PROVIDED DATA:
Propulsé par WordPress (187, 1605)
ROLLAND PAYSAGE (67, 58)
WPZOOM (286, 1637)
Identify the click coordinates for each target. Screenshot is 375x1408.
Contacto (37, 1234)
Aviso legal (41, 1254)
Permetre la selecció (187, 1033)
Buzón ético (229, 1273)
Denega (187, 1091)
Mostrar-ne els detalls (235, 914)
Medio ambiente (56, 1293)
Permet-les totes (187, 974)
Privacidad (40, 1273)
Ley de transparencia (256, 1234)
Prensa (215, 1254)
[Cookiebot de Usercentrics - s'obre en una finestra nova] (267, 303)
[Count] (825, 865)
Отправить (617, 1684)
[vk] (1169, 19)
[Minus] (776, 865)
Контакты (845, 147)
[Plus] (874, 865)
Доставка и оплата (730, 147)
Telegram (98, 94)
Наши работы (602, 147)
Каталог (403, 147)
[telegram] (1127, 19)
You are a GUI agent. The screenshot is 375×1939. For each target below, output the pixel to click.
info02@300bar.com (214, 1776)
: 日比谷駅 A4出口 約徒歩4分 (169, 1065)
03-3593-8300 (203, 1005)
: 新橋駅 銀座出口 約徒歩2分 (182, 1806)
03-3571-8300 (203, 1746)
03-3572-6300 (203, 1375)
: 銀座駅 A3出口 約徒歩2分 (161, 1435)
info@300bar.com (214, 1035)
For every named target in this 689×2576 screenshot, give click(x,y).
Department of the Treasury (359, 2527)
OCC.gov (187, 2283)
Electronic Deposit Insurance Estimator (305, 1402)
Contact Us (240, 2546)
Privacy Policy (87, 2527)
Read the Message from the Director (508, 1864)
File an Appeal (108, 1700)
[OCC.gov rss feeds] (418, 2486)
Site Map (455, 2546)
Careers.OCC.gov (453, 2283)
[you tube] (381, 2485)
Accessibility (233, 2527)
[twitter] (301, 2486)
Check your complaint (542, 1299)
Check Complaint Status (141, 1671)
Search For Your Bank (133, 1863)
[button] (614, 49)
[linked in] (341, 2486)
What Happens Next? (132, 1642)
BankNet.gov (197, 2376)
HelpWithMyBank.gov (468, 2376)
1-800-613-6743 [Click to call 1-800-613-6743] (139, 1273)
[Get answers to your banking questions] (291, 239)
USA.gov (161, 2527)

WORK INSTRUCTIONS: Could you return every line from the entries above in which the string "target" occurs?

WRITTEN RESPONSE:
Identify the click coordinates for each target. Screenshot is 375x1408.
You are a GUI agent. The screenshot is 375×1939. For each target below, output the pixel to click.
For every named target in this 689×2576 screenshot, give click(x,y).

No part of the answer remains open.